News / Middle East

UNESCO Grants Palestinians Full Membership

Palestinian Foreign Minister Riyad al-Malki (C) stands between Organization of Islamic Cooperation Secretary General Ekmeleddin Ihsanoglu (L) and Palestinian ambassador to UNESCO Elias Sanbar (R) during the 36th session of UNESCO's General Conference in P
Palestinian Foreign Minister Riyad al-Malki (C) stands between Organization of Islamic Cooperation Secretary General Ekmeleddin Ihsanoglu (L) and Palestinian ambassador to UNESCO Elias Sanbar (R) during the 36th session of UNESCO's General Conference in P
Scott Bobb

The Israeli government said Monday's vote by the United Nations cultural agency to accept the Palestinians' bid as a full member would harm efforts to revive Arab-Israeli peace talks.

A foreign ministry statement called UNESCO's action in Paris a "unilateral Palestinian maneuver" that further removed the possibility for a peace agreement.

Palestinian leaders welcomed the vote, calling it a historic moment that returns to Palestinians some of their rights.

"This is very good news for history, for culture, for heritage, for identity, for self-dignity," said Mahdi Abdul Hadi, head of Jerusalem's Palestinian Academic Society. "This is very good news for those who believe in the Palestinian cause, that it is time, overdue, to recognize the Palestinian rights."

107 UNESCO delegates voted in favor of the Palestinian bid. Fourteen voted against while 52 abstained.
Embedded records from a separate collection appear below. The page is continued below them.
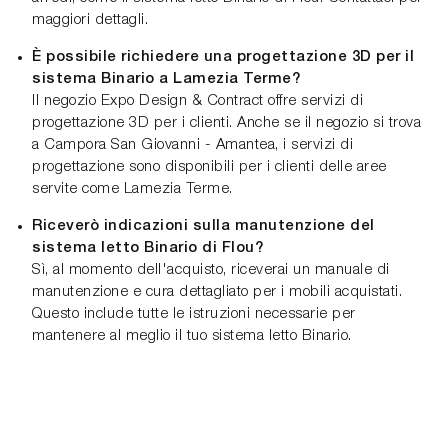
maggiori dettagli.
È possibile richiedere una progettazione 3D per il
sistema Binario a Lamezia Terme?
Il negozio Expo Design & Contract offre servizi di
progettazione 3D per i clienti. Anche se il negozio si trova
a Campora San Giovanni - Amantea, i servizi di
progettazione sono disponibili per i clienti delle aree
servite come Lamezia Terme.
Riceverò indicazioni sulla manutenzione del
sistema letto Binario di Flou?
Sì, al momento dell'acquisto, riceverai un manuale di
manutenzione e cura dettagliato per i mobili acquistati.
Questo include tutte le istruzioni necessarie per
mantenere al meglio il tuo sistema letto Binario.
Some analysts said the vote will boost the Palestinian move for U.N. state membership launched at the General Assembly last month.

However, Hebrew University professor Abraham Diskin said the vote, from a practical point of view, does not help the Palestinian cause.

"What the Palestinians really have to look for is the establishment of a Palestinian state and this is not going to be implemented by the decision of an international organization -- of course not UNESCO, but (not) even the General Assembly," he said.

Palestinians said they will call on UNESCO to recognize key monuments in the Palestinian territories as world heritage sites, such as the Church of the Nativity in Bethlehem.

Several Western governments said neither Palestinian membership in UNESCO nor proposed membership in the United Nations will help end the conflict. They say only direct negotiations between Palestinians and Israelis can do this.

In addition, the U.S. government, which provides 22 percent of UNESCO's budget, will be required by a 21-year-old Congressional law to cut off funding for UNESCO.

Political observers say UNESCO admission is likely to boost the popularity of the head of the Palestinian Authority, Mahmoud Abbas. It was dealt a blow two weeks ago by a deal between rival Hamas and the Israeli government to release more than 1,000 Palestinian prisoners in exchange for a Hamas-held Israeli soldier.